Now we will define the architecture of our Convolutional Neural Network (CNN).  You will be building a sequential model using Keras layers.

**Instructions:**

1.  **Carefully examine the code in the cell below.** Notice the structure of the `keras.Sequential` model.
2.  **Fill in the missing parts** marked with `# Students: Fill in the blanks` to complete the model definition.
3.  **Experiment!** You are encouraged to try different configurations for the layers, such as changing the number of filters in the convolutional layers, or adding more layers.

In [3]:
## Cell 3: Data Augmentation
# -------------------------------
# Set up data augmentation to expand the training dataset
datagen = keras.preprocessing.image.ImageDataGenerator(
    rotation_range=10,         # Rotate images up to 10 degrees
    zoom_range=0.1,            # Zoom images up to 10%
    width_shift_range=0.1,     # Shift images horizontally by 10%
    height_shift_range=0.1     # Shift images vertically by 10%
)
datagen.fit(x_train)

# Model Definition

model = keras.Sequential([
    keras.Input(shape=(28, 28, 1)),  # Input layer for 28x28 grayscale images

    # First Convolutional Block
    layers.Conv2D(32, kernel_size=(3, 3), activation='relu', padding='same'),
    layers.MaxPooling2D(pool_size=(2, 2)),

    # Second Convolutional Block
    layers.Conv2D(64, kernel_size=(3, 3), activation='relu', padding='same'),
    layers.MaxPooling2D(pool_size=(2, 2)),

    # Third Convolutional Block
    layers.Conv2D(128, kernel_size=(3, 3), activation='relu', padding='same'),
    layers.MaxPooling2D(pool_size=(2, 2)),

    # Flatten the output and add Dense layers
    layers.Flatten(),
    layers.Dropout(0.5),
    layers.Dense(128, activation='relu'),
    layers.Dense(num_classes, activation='softmax')
])

**Explanation of Layers:**

*   **`keras.Input(shape=(28, 28, 1))`:** This is the input layer of our model. It specifies the shape of the input images, which are 28x28 pixels with 1 channel (grayscale).
*   **`layers.Conv2D(32, kernel_size=(3, 3), activation="relu")`:** This is a 2D Convolutional layer.
    *   `32`: This is the number of filters (also called kernels). Each filter learns to detect specific features in the input image.
    *   `kernel_size=(3, 3)`: This defines the size of the convolutional filter as 3x3 pixels.
    *   `activation="relu"`:  ReLU (Rectified Linear Unit) is the activation function. It introduces non-linearity into the model, allowing it to learn complex patterns.
*   **`layers.MaxPooling2D(pool_size=(2, 2))`:** This is a Max Pooling layer.
    *   `pool_size=(2, 2)`:  It reduces the spatial dimensions of the feature maps by taking the maximum value within each 2x2 window. This helps to reduce the number of parameters, control overfitting, and make the model more robust to small shifts and distortions in the input.
*   **`layers.Flatten()`:** This layer flattens the 2D feature maps from the convolutional and pooling layers into a 1D vector. This is necessary to connect the convolutional part of the network to the fully connected (Dense) layers.
*   **`layers.Dropout(0.5)`:** This is a Dropout layer.
    *   `0.5`: This sets the dropout rate to 50%. During training, this layer randomly sets 50% of the input units to 0 at each update. This is a regularization technique that helps to prevent overfitting.
*   **`layers.Dense(num_classes, activation="softmax")`:** This is the output Dense (fully connected) layer.
    *   `num_classes`:  This is set to 10 because we have 10 classes (digits 0-9).
    *   `activation="softmax"`: Softmax activation ensures that the output values are probabilities, and they sum up to 1 across all classes.  The output will be a vector of 10 probabilities, where each probability represents the model's confidence that the input image belongs to that specific digit class.

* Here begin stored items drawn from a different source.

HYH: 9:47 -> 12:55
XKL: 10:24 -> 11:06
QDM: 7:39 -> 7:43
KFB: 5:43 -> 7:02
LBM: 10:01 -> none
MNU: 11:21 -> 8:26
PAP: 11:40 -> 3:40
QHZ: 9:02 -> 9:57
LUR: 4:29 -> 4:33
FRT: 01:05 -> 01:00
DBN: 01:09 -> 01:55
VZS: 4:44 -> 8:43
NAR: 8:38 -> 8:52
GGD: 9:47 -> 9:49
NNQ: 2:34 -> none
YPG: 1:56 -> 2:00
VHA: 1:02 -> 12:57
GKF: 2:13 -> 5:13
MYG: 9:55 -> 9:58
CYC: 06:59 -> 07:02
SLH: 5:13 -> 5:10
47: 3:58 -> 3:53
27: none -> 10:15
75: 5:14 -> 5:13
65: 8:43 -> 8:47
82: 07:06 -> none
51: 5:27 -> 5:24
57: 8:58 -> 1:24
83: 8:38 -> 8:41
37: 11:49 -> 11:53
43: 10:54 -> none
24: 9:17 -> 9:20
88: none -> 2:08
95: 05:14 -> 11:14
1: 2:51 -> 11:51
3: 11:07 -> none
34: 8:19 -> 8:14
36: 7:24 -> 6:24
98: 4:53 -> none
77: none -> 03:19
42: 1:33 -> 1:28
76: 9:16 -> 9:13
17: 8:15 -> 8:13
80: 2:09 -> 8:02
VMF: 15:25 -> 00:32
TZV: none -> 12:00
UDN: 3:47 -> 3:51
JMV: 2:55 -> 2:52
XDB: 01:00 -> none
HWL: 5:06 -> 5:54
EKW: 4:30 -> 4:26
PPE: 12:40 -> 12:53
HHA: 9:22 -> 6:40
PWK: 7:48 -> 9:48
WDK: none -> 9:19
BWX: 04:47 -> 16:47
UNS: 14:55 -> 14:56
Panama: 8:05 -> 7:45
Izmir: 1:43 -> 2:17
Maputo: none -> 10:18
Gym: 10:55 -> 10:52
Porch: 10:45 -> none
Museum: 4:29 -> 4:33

## Section 4: Model Compilation - Choosing Loss and Optimizer

Before we can train our model, we need to compile it.  Compilation involves choosing an optimizer, a loss function, and metrics to evaluate the model's performance.

**Instructions:**

1.  **Examine the code cell below.** You need to fill in the blanks for the `loss` and `optimizer` parameters in `model.compile()`.
2.  **Choose an appropriate loss function and optimizer** for this multi-class classification problem.
3.  **In the Markdown cell after the code, explain your choices.** Why are these choices suitable for this task?

In [4]:
# Compile the model with appropriate loss function and optimizer
model.compile(
    loss="categorical_crossentropy",
    optimizer="adam",
    metrics=["accuracy"]
)

**Explanation of Choices (To be filled by students in the reflection section):**

*   **Loss Function:** You need to choose a loss function that is appropriate for multi-class classification. Think about what kind of error we are trying to minimize when classifying digits into 10 categories.
*   **Optimizer:** You need to choose an optimizer that will efficiently update the model's weights to minimize the loss function.  Consider common optimizers used in deep learning.
*   **Metrics:** We are using "accuracy" as a metric to evaluate the model's performance. Accuracy is a common metric for classification tasks, representing the percentage of correctly classified images.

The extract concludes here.